> [WORK TASK]
The records that follow need to be printed exactly. Leave out each image.

Saved entries:

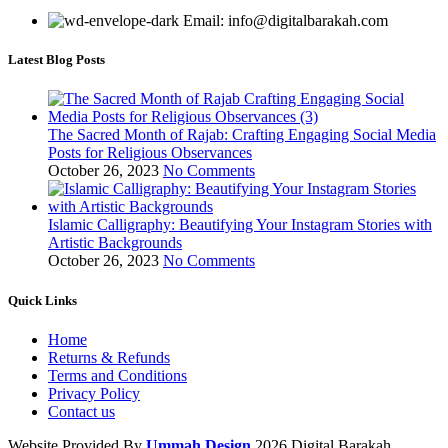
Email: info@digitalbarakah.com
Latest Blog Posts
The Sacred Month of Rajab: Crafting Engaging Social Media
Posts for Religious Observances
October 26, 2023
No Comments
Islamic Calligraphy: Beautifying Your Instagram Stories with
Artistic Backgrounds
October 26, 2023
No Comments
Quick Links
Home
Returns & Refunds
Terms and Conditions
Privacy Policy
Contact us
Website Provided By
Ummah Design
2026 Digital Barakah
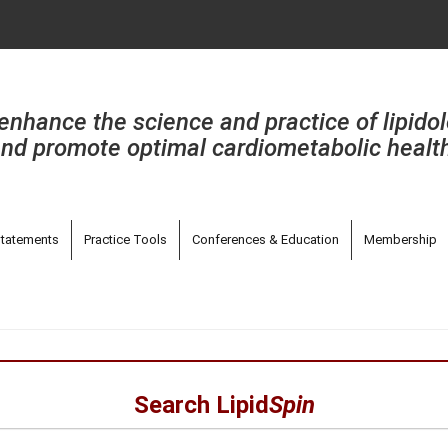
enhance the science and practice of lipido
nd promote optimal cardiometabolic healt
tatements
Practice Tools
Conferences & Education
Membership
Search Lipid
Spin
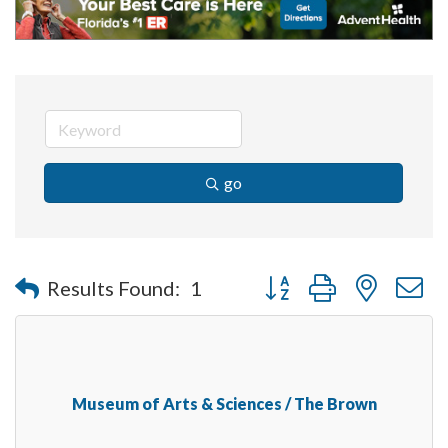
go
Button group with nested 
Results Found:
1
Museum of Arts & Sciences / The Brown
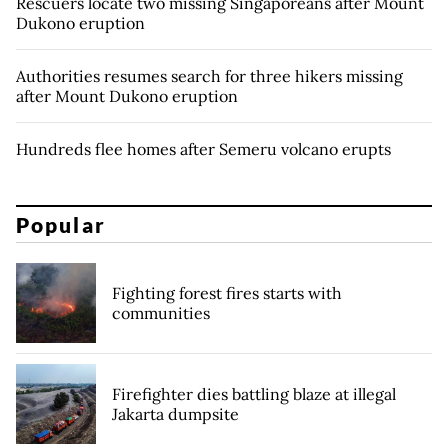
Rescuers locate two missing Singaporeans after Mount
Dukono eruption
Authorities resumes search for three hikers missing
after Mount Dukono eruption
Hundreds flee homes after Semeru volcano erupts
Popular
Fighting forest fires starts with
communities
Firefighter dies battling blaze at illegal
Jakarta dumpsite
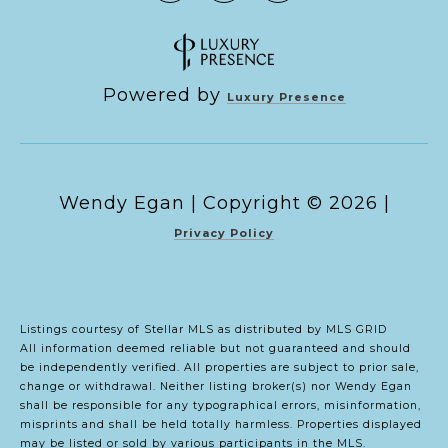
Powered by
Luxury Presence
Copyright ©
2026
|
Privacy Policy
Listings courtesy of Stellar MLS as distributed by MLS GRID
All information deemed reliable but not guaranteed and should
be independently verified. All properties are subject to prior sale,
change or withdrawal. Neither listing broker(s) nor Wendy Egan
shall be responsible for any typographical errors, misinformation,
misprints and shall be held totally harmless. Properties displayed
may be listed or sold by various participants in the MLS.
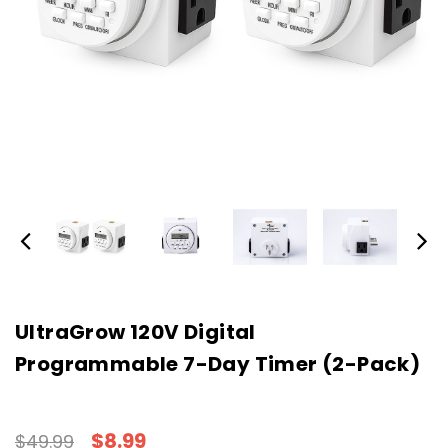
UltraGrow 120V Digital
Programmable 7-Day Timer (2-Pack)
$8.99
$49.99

> [SOLUTION TO THE PROBLEM]
Email: info@digitalbarakah.com
Latest Blog Posts
The Sacred Month of Rajab: Crafting Engaging Social Media
Posts for Religious Observances
October 26, 2023
No Comments
Islamic Calligraphy: Beautifying Your Instagram Stories with
Artistic Backgrounds
October 26, 2023
No Comments
Quick Links
Home
Returns & Refunds
Terms and Conditions
Privacy Policy
Contact us
Website Provided By
Ummah Design
2026 Digital Barakah
enhance the science and practice of lipido
nd promote optimal cardiometabolic healt
tatements
Practice Tools
Conferences & Education
Membership
Search Lipid
Spin
go
Button group with nested 
Results Found:
1
Museum of Arts & Sciences / The Brown
Rescuers locate two missing Singaporeans after Mount
Dukono eruption
Authorities resumes search for three hikers missing
after Mount Dukono eruption
Hundreds flee homes after Semeru volcano erupts
Popular
Fighting forest fires starts with
communities
Firefighter dies battling blaze at illegal
Jakarta dumpsite
Powered by
Luxury Presence
Copyright ©
2026
|
Privacy Policy
Listings courtesy of Stellar MLS as distributed by MLS GRID
All information deemed reliable but not guaranteed and should
be independently verified. All properties are subject to prior sale,
change or withdrawal. Neither listing broker(s) nor Wendy Egan
shall be responsible for any typographical errors, misinformation,
misprints and shall be held totally harmless. Properties displayed
may be listed or sold by various participants in the MLS.
UltraGrow 120V Digital
Programmable 7-Day Timer (2-Pack)
$8.99
$49.99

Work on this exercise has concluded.